Oven French Fries with Truffle, Garlic, and Parmesan Variations

American, French

Everyone’s favorite comfort food, done easily without the hassle of deep-frying. These are truly great, especially with the perfect, not-too-fine salt suggested here. See notes below for variations of flavorings. ~Joanna
4 Russet potatoes (2 pounds total), sliced into long, 1/4-inch thick julienne
1 tablespoon distilled vinegar
1/4 cup butter, melted
1/4 cup vegetable oil
1 tablespoon freshly ground sea salt, or Fleur de Sel, to taste
1 Soak potatoes in water to cover for 1 hour, adding the vinegar to the water.

2 Preheat oven to 400°F.

3 Drain potatoes and pat dry with a clean kitchen towel.

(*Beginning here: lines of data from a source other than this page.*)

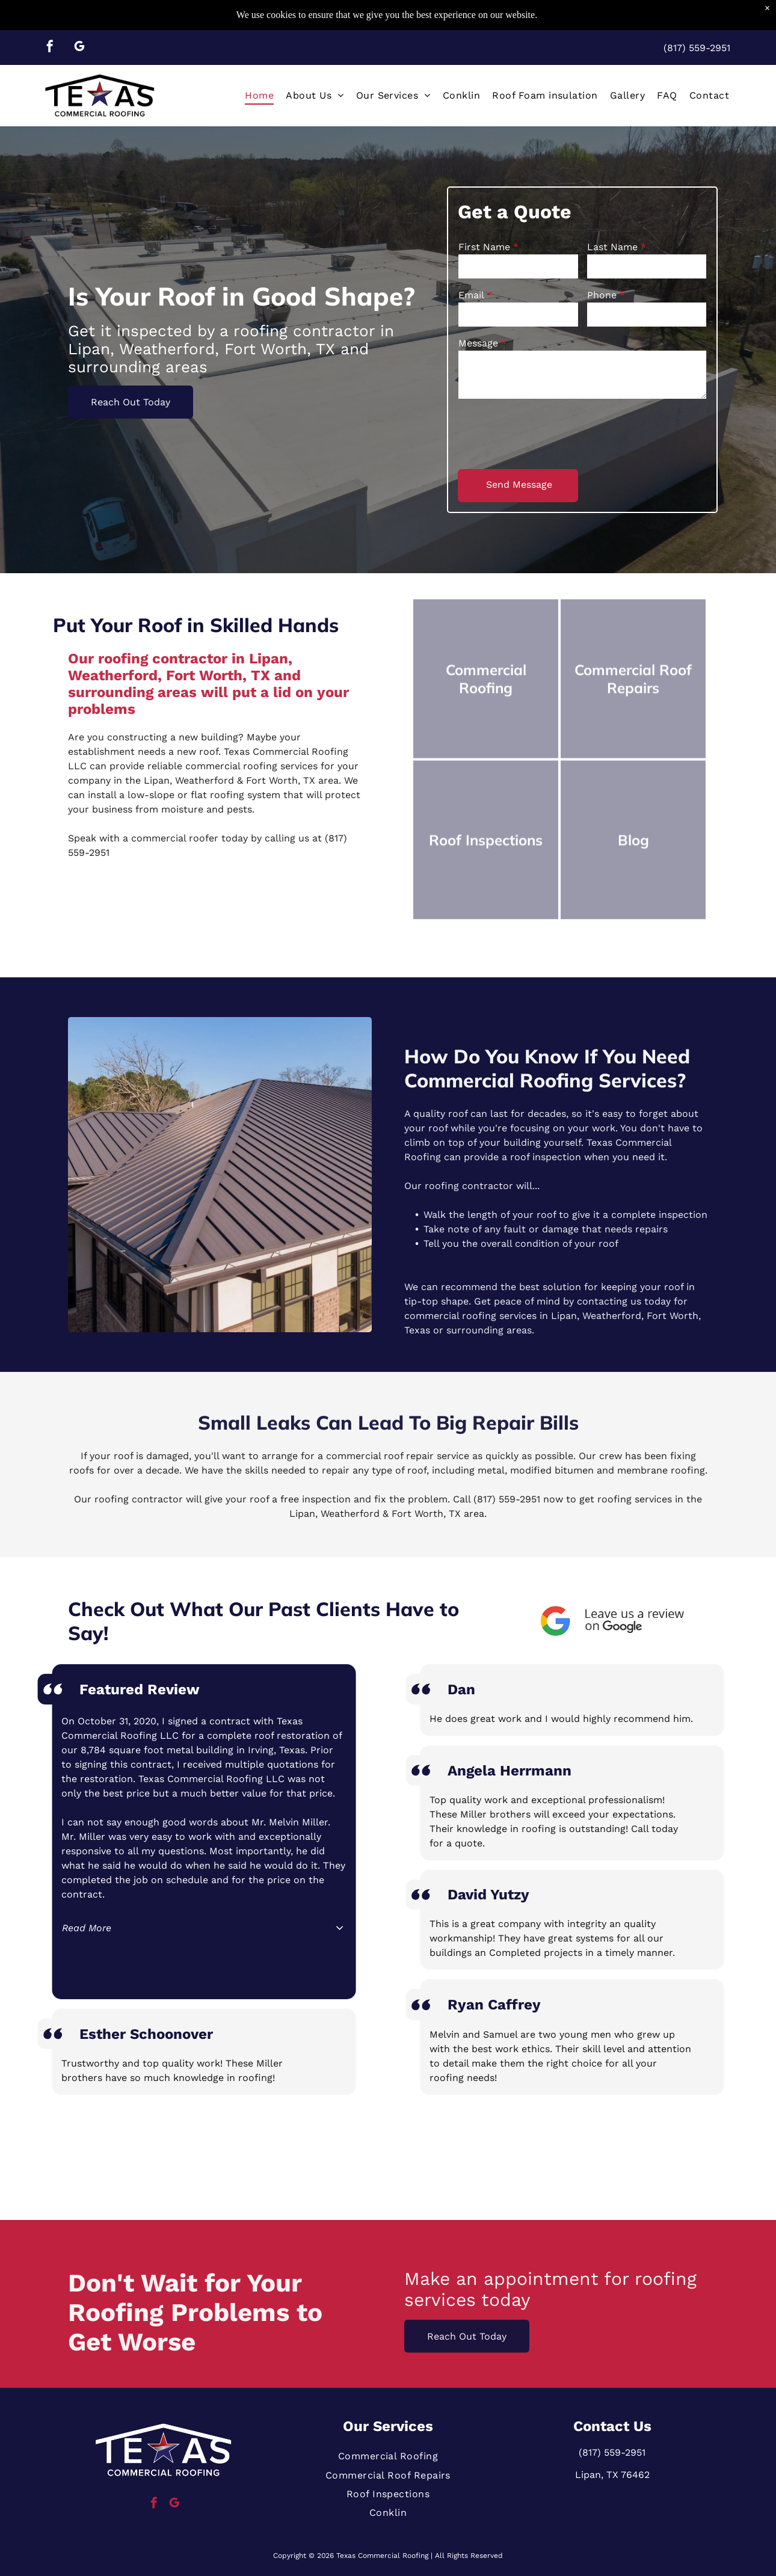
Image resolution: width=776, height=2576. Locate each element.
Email (471, 295)
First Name (484, 247)
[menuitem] (259, 95)
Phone (602, 295)
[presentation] (549, 433)
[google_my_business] (79, 47)
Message (478, 343)
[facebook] (50, 47)
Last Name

4 Heat the butter with the oil and then toss with potatoes. Spread in single layer on two cookie sheets. Use two sheets to ensure that potatoes are spread out. If they are too close together they will steam rather than crisp up.

5 Bake for 20 minutes. Turn with a spatula and bake for another 15 to 20 minutes, until golden.

6 Remove to paper towel lined plate, drain, and sprinkle with salt.

servings  use metric
original recipe yield: 4 Servings
Notes NOTE On Topping Variations
Truffled - toss cooked fries with 1 tablespoon truffle oil before adding salt.
Garlic and Parsley - toss fries with 3 tablespoons minced parsley and 2 minced garlic cloves.
Parmesan - toss fries with 1/4 cup finely grated parmesan cheese. Add some minced garlic to take them over the top!